Thursday, August 23, 2007

Time for the Fed’s Full Monty

Earlier this morning, the Fed unexpectedly pumped in over $17 billion dollars to the financial system in three separate actions. This is much more than they’ve done in recent days where new cash additions had been hovering around $3 billion dollars. Undoubtedly, these money-adding operations were aimed at soothing the commercial paper market (the money market area where short-term corporate loans are financed) that has been reduced to total dysfunction.

Did I say dysfunction? Add to that deflation.

In the most recent week, outstanding U.S. commercial paper fell by more than 4 percent. That’s the biggest weekly drop in almost seven years going all the way back to November of 2000. In fact, over the past two weeks, outstanding commercial paper has dropped by more than $180 billion dollars—an eight percent haircut.

The worst part of this story is in asset-backed commercial paper. These are the loans that are collateralized by debt from mortgages, credit cards and auto loans. This asset backed paper -- which amounts to about half of all commercial paper -- has dropped $125 billion dollars in the last two weeks, representing an almost an 11 percent decline.

That’s called evaporation.

(And by the way, in the next three months commercial paper borrowers will have to roll over $550 billion dollars. Where exactly is that money going to come from?)

Right now, short-term investors are flocking to gilt-edged, risk-free Treasury bills. They have no stomach for corporate risk. Accordingly, Treasury bill rates have plunged to around 3.5 percent due to this huge appetite for risk-free cash,

The Fed’s recent discount window loan advances have so far had virtually no impact on thawing the commercial paper freeze. It’s going to require much more radical action by the central bank, namely, permanent cash additions to the money market to fix this mess.

This can only be accomplished by lowering the fed funds target rate to around 4.5 percent as suggested in this mornings WSJ op-ed by former Federal Reserve governor Wayne Angell. My supply side mentor Art Laffer also holds this view. The Fed should be watching and listening to the meaning of the plunging Treasury bill rate in the context of the extreme financial breakdown of the commercial paper market.

Countrywide Financial Corp CEO Angelo Mozilo (who just sold 20 percent of his company, the largest mortgage originator in the country to Bank of America) believes that the Fed’s discount window operation is inadequate to the task of dealing with the money market’s liquidity shortage. He’s right. Incidentally, Mozilo also sees a recession ahead.
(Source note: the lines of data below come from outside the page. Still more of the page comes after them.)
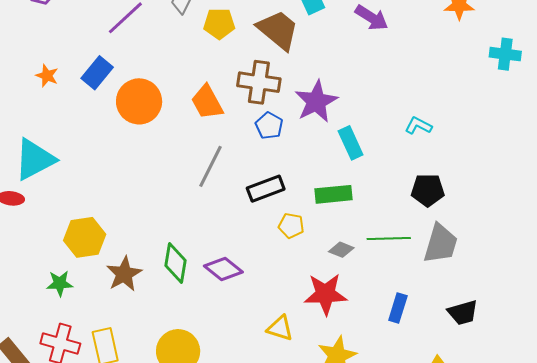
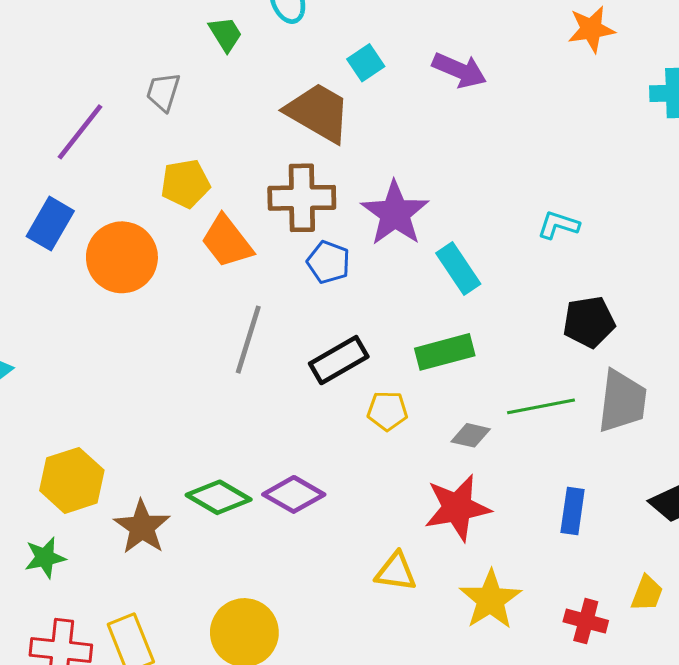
yellow pentagon: (219, 24) -> (185, 184), moved
green diamond: (176, 263) -> (219, 497), turned -60

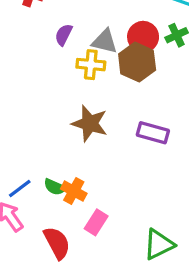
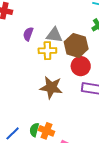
red circle: (143, 37) -> (81, 66), moved
green semicircle: (55, 187) -> (34, 130), turned 88

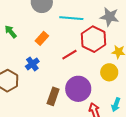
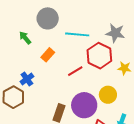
green arrow: (11, 32) -> (25, 38), moved
blue cross: (32, 64) -> (27, 79), moved
yellow circle: (109, 72) -> (108, 95), moved

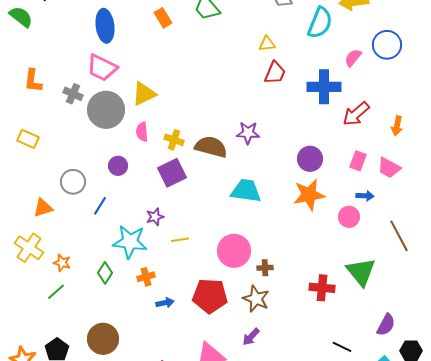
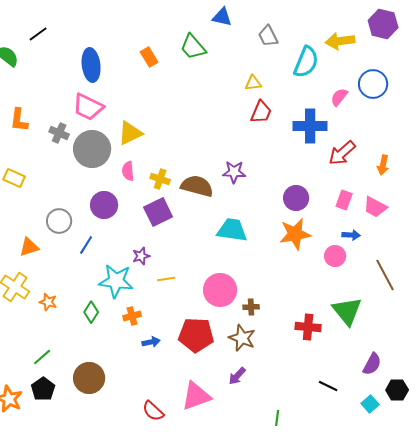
purple circle: (118, 166) -> (104, 205), size x1.4
green line: (56, 292) -> (42, 357), moved

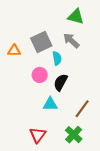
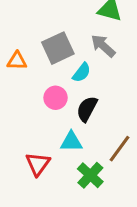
cyan semicircle: (57, 58) -> (82, 73), turned 48
red triangle: (38, 135) -> (38, 164), moved
green cross: (74, 135) -> (90, 175), moved

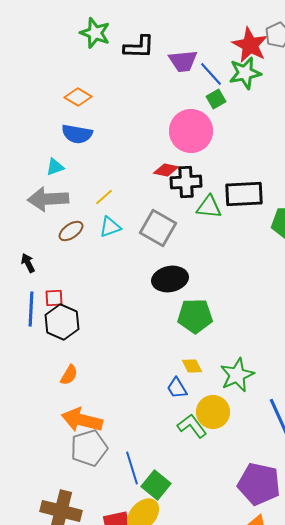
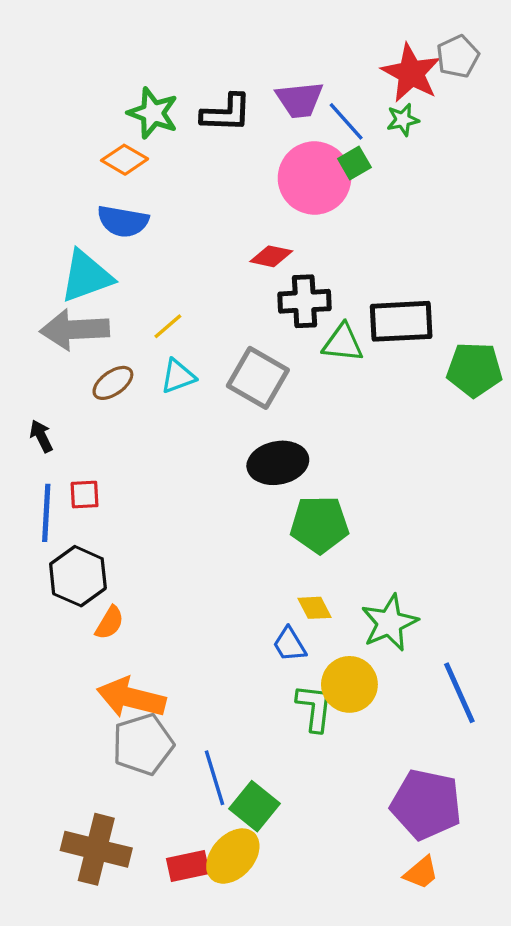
green star: (95, 33) -> (153, 113), moved
black L-shape: (139, 47) -> (226, 113), moved
green star: (245, 73) -> (403, 120), size x0.6
pink circle: (191, 131) -> (314, 178), moved
cyan triangle: (55, 167) -> (86, 276), size x1.8
red diamond: (166, 170) -> (271, 256), moved
black hexagon: (62, 322) -> (78, 576), moved
green L-shape: (192, 426) -> (314, 708), turned 44

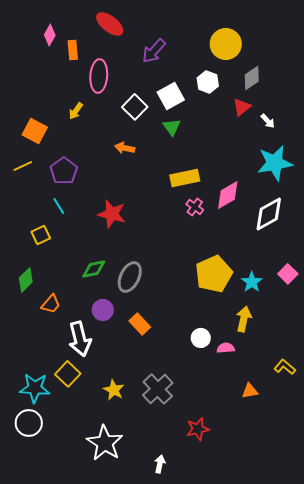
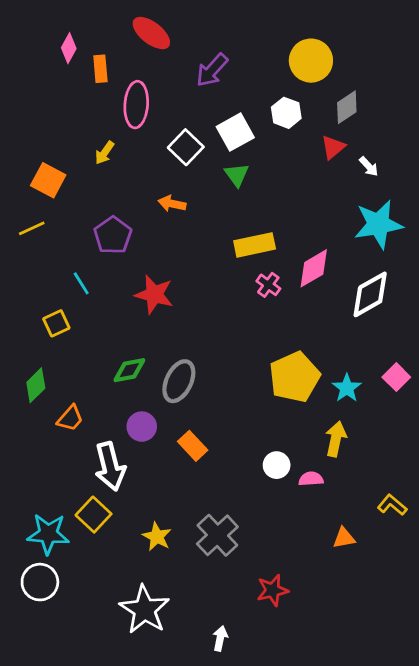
purple pentagon: (64, 171) -> (113, 235), moved

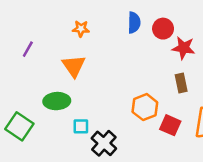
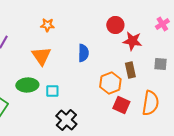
blue semicircle: (134, 23) -> (83, 53), moved
orange hexagon: (145, 107) -> (110, 83), moved
cyan square: (81, 126) -> (52, 91), moved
I’m not ready to go there. Rising jobs, incomes, and business profits should continue to hold the economy up in a 2 percent growth range. But Art Laffer’s point is right on target: The subprime mortgage virus has created an enormous increase in money demand that will only be resolved by an increase in money supply.
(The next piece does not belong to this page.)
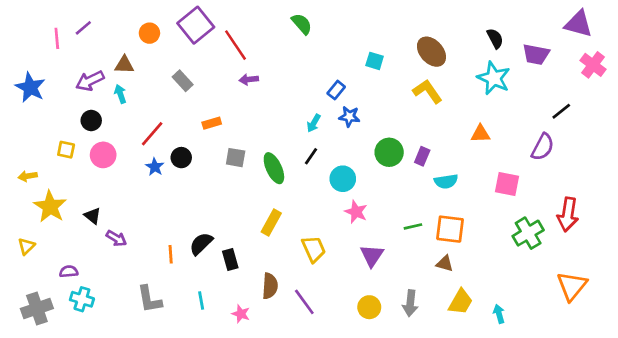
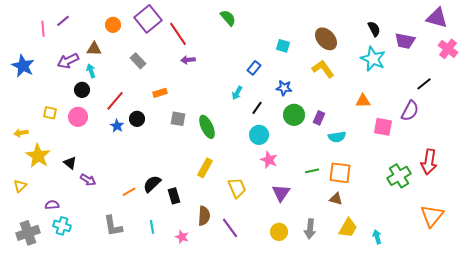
blue star: (349, 117) -> (284, 88), moved
black circle: (91, 120) -> (82, 90), moved
black line: (311, 156) -> (257, 108), moved
pink square: (507, 184) -> (383, 127), moved
orange line: (171, 254) -> (129, 192), turned 64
The fed discount window strategy is simply not going to cut it. It’s too coy. What the central bank needs to do is get out there, pull up its collective sleeve, and bring out the full Monty with a permanent injection of new cash by lowering the fed fund target. The sooner the better.

Think of this: If skittish investors insist on socking away their money in Treasury paper, then where’s the dough going to come from to finance U.S. business expansion and the economy? I’d much rather have American businesses get the money then the government.

On a more positive note, today’s CBO report estimates that the federal budget deficit is falling all the way down to $150 billion for FY 2007. Let’s just hope that American businesses don’t experience a rising deficit in the weeks and months ahead.